[The data]:
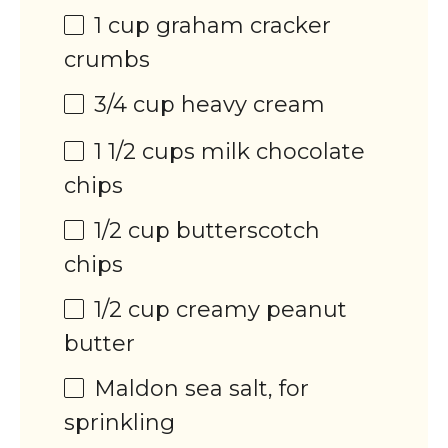
1
cup
graham cracker
crumbs
3/4
cup
heavy cream
1 1/2
cups
milk chocolate
chips
1/2
cup
butterscotch
chips
1/2
cup
creamy peanut
butter
Maldon sea salt, for
sprinkling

[Exercise objective]: Write out the material above without changing a word, and skip any picture.

[Finished task]:
1
cup
graham cracker
crumbs
3/4
cup
heavy cream
1 1/2
cups
milk chocolate
chips
1/2
cup
butterscotch
chips
1/2
cup
creamy peanut
butter
Maldon sea salt, for
sprinkling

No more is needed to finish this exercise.